Problem statement - Search the data for the string "Velikost" and gather each line it is in.

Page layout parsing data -
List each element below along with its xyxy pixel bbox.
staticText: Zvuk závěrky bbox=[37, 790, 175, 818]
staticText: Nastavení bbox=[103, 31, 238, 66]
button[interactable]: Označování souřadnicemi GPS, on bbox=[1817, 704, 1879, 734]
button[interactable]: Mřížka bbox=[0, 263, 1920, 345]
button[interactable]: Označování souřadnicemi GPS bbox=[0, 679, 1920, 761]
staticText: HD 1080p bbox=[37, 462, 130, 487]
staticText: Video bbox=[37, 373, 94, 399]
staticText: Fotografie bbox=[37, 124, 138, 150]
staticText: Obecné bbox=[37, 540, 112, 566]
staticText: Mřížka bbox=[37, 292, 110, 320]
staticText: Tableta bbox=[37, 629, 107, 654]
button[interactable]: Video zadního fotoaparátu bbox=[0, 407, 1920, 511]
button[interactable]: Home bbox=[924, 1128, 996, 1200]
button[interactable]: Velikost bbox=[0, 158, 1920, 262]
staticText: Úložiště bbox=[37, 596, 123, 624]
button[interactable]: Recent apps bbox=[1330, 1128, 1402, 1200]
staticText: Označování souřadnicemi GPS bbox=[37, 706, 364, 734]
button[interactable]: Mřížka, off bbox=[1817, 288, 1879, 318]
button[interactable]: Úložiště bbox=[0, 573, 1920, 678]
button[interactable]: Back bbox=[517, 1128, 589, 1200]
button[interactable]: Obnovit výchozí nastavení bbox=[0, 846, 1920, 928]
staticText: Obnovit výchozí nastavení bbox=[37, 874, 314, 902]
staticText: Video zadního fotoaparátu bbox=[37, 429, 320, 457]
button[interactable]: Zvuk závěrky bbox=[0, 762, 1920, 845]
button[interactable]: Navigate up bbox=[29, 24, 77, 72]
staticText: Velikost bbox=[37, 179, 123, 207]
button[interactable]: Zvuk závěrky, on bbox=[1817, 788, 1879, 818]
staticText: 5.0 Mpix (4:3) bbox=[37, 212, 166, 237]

Answer to this task -
button[interactable]: Velikost bbox=[0, 158, 1920, 262]
staticText: Velikost bbox=[37, 179, 123, 207]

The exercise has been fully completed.